En chimie analytique, la spectrométrie d'absorption atomique (Atomic absorption spectroscopy en anglais ou AAS) est une technique servant à déterminer la concentration de certains métaux dans un échantillon[1]. En 2010, elle peut servir à mesurer la concentration de plus de 60 métaux différents en solution[réf. nécessaire]. Elle fait partie des méthodes classiques d’analyse en chimie analytique. Basée sur des méthodes optiques, elle conduit aussi bien à des résultats qualitatifs qu'à des données quantitatives. L'absorption est utilisée généralement pour faire un dosage, l'élément est connu, on détermine une concentration.

L'analyse se base sur l’absorption de photons par des atomes à l'état fondamental, et on utilise à cet effet en général des solutions sauf dans le cas des hydrures. Une préparation est donc souvent nécessaire : dissolution d'un alliage par exemple.

Bien que cette technique date du XIXe siècle, sa forme moderne fut développée dans les années 1950 par des chimistes australiens, menés par Alan Walsh et travaillant à la Division of Chemical Physics du CSIRO à Melbourne[2].

Expériences de Kirchhoff[modifier | modifier le code]

Illustration des trois lois de la spectroscopie
Article détaillé : Gustav Kirchhoff.

Les 3 expériences de Kirchhoff permettent de démontrer les principes de l'absorption et de l'émission atomique.

  • En faisant passer à travers un prisme une lumière polychromatique on obtient un spectre continu.
  • En remplaçant la lumière polychromatique par un bec Bunsen, dans lequel brûle un sel métallique, on voit apparaître les raies brillantes qui caractérise l'élément. On obtient donc le spectre d'émission de cet élément.
  • En combinant les deux expériences on obtient le spectre d'absorption du sel métallique. On voit donc apparaître la même chose que dans la première expérience mis à part qu'aux endroits où on voyait apparaître les raies d'émissions de la seconde expérience on remarque des raies sombres. Ceci est dû à la présence dans la flamme d'une large proportion d'atomes restés à l'état fondamental qui absorbent les radiations lumineuses de la lumière polychromatique aux longueurs d'ondes caractéristiques de l'élément, ce qui est une manifestation de l'absorption atomique.

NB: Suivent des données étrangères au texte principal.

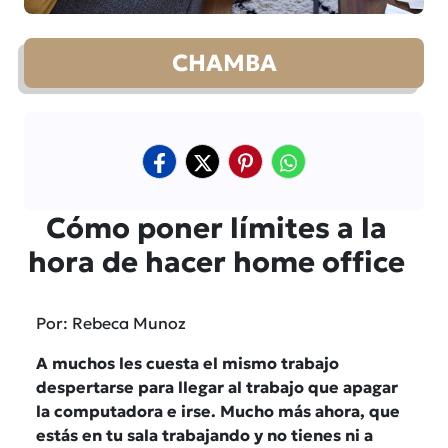
CHAMBA
Cómo poner límites a la
hora de hacer home office
Por: Rebeca Munoz
A muchos les cuesta el mismo trabajo
despertarse para llegar al trabajo que apagar
la computadora e irse. Mucho más ahora, que
estás en tu sala trabajando y no tienes ni a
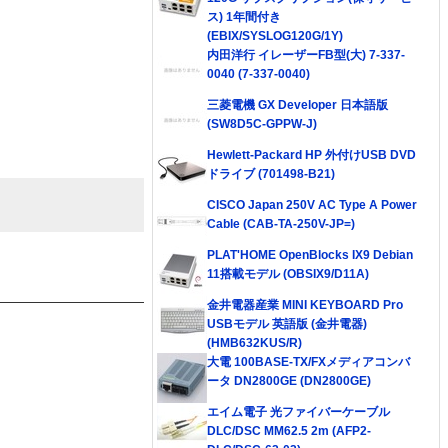
ス) 1年間付き
(EBIX/SYSLOG120G/1Y)
内田洋行 イレーザーFB型(大) 7-337-
0040 (7-337-0040)
三菱電機 GX Developer 日本語版
(SW8D5C-GPPW-J)
Hewlett-Packard HP 外付けUSB DVD
ドライブ (701498-B21)
CISCO Japan 250V AC Type A Power
Cable (CAB-TA-250V-JP=)
PLAT'HOME OpenBlocks IX9 Debian
11搭載モデル (OBSIX9/D11A)
金井電器産業 MINI KEYBOARD Pro
USBモデル 英語版 (金井電器)
(HMB632KUS/R)
大電 100BASE-TX/FXメディアコンバ
ータ DN2800GE (DN2800GE)
エイム電子 光ファイバーケーブル
DLC/DSC MM62.5 2m (AFP2-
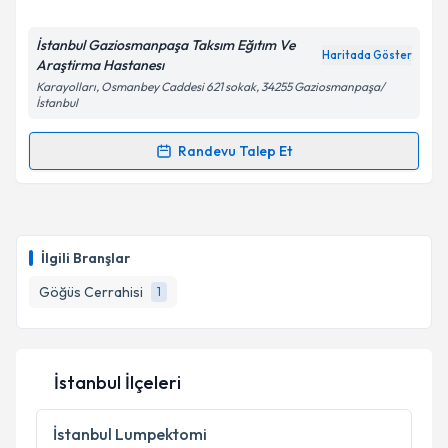
E-posta Adresiniz
İstanbul Gaziosmanpaşa Taksım Eğıtım Ve
Haritada Göster
Araştirma Hastanesı
Karayolları, Osmanbey Caddesi 621 sokak, 34255 Gaziosmanpaşa/
İstanbul
Kişisel verilerimin işlenmesine ilişkin
Aydınlatma
Metni
'ni okudum ve kişisel verilerimin belirtilen
Randevu Talep Et
kapsamda işlenmesini kabul ediyorum.
Randevu Takvimi Talebi
Takvim Talebini Gönder
Uzm. Dr. Bektaş Akpolat
için randevu takvimi talebi
oluşturun. Size bu uzmandan randevu almanız için bir
İlgili Branşlar
takvim hazırlandığında e-posta ile bilgilendireceğiz.
Göğüs Cerrahisi
1
E-posta Adresiniz
İstanbul İlçeleri
Kişisel verilerimin işlenmesine ilişkin
Aydınlatma
Metni
'ni okudum ve kişisel verilerimin belirtilen
İstanbul
Lumpektomi
kapsamda işlenmesini kabul ediyorum.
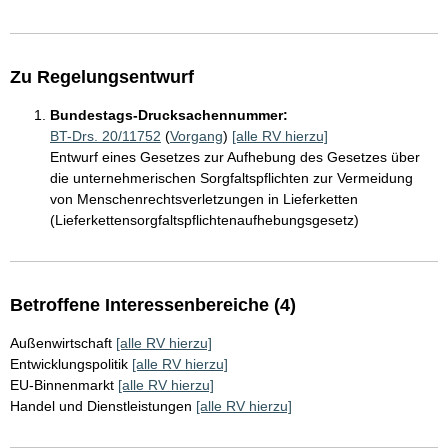
Zu Regelungsentwurf
Bundestags-Drucksachennummer:
BT-Drs. 20/11752
(
Vorgang
)
[alle RV hierzu]
Entwurf eines Gesetzes zur Aufhebung des Gesetzes über
die unternehmerischen Sorgfaltspflichten zur Vermeidung
von Menschenrechtsverletzungen in Lieferketten
(Lieferkettensorgfaltspflichtenaufhebungsgesetz)
Betroffene Interessenbereiche (4)
Außenwirtschaft
[alle RV hierzu]
Entwicklungspolitik
[alle RV hierzu]
EU-Binnenmarkt
[alle RV hierzu]
Handel und Dienstleistungen
[alle RV hierzu]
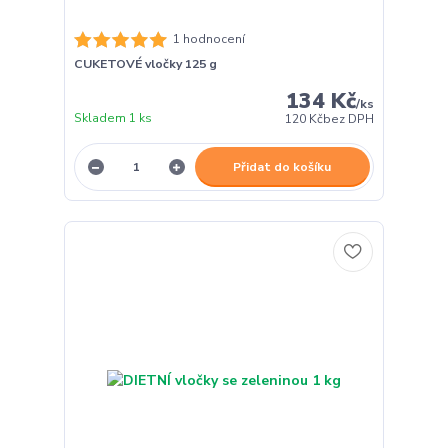
1 hodnocení
CUKETOVÉ vločky 125 g
134 Kč
/
ks
Skladem 1 ks
120 Kč
bez DPH
Přidat do košíku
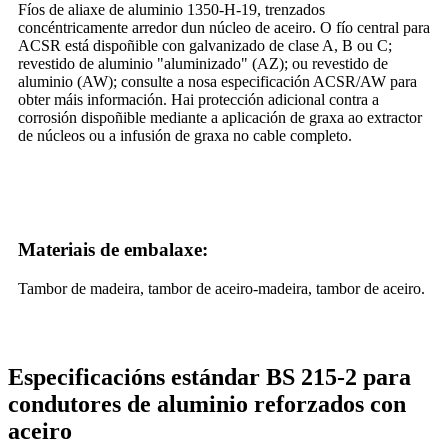
Fíos de aliaxe de aluminio 1350-H-19, trenzados
concéntricamente arredor dun núcleo de aceiro. O fío central para
ACSR está dispoñible con galvanizado de clase A, B ou C;
revestido de aluminio "aluminizado" (AZ); ou revestido de
aluminio (AW); consulte a nosa especificación ACSR/AW para
obter máis información. Hai protección adicional contra a
corrosión dispoñible mediante a aplicación de graxa ao extractor
de núcleos ou a infusión de graxa no cable completo.
Materiais de embalaxe:
Tambor de madeira, tambor de aceiro-madeira, tambor de aceiro.
Especificacións estándar BS 215-2 para
condutores de aluminio reforzados con
aceiro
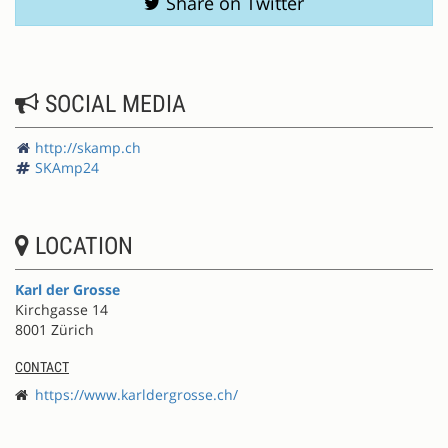
Share on Twitter
SOCIAL MEDIA
http://skamp.ch
SKAmp24
LOCATION
Karl der Grosse
Kirchgasse 14
8001 Zürich
CONTACT
https://www.karldergrosse.ch/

Avantages[modifier | modifier le code]

Elle est très sélective, il n'y pas d'interférences spectrales ou alors elles sont connues. la technique est simple si on sait préparer les solutions initiales. Elle est très documentée.

Limites de la technique[modifier | modifier le code]

Pour des raisons technologiques et non de principes, certains éléments, comme les gaz rares, les halogènes... ne peuvent être analysés par spectrométrie, leur énergie d'absorption n'étant pas comprise entre 180 et 1000 nm. Les concentrations doivent être à l'échelle de traces afin de rester dans le domaine de linéarité de la loi de Beer-Lambert, car sa dynamique est limitée. L'existence d'interférences chimiques sévères complique parfois (exemple: calcium/phosphore).

Interférences[modifier | modifier le code]

L'analyse d'un composé peut être perturbée par deux types d'interférences :

  • Chimique : C'est une des interférences les plus courantes, elle est due au fait que certains sels métalliques sont difficiles à atomiser, ou qu'ils forment des composés peu volatils qui sont également difficiles à atomiser. Ce qui aura pour effet de réduire la vitesse d'atomisation ainsi que l'intensité du signal.

Pour corriger ce problème il faudrait travailler à une température plus élevée ou ajouter un complexant à l'échantillon.

  • Spectrale : Cette interférence est due à la présence de particules solides qui diffusent le rayonnement de la lumière incidente dans l'atomiseur mais également à cause de la présence de produits de combustion, dont les bandes d'absorption sont larges. Ce qui a pour effet de diminuer l'intensité du signal.

Pour corriger ce problème il faudrait changer la composition du comburant ou du combustible.

Notes et références[modifier | modifier le code]

  1. (en) Sperling, Michael B.; Welz, Bernhard, Atomic Absorption Spectrometry, Weinheim, Wiley-VCH,‎ , 3e éd. (ISBN 978-3-527-28571-6, LCCN 99184474)
  2. L’vov, B. V., « Fifty years of atomic absorption spectrometry », Journal of Analytical Chemistry, vol. 60,‎ , p. 382 (DOI 10.1007/s10809-005-0103-0)

Articles connexes[modifier | modifier le code]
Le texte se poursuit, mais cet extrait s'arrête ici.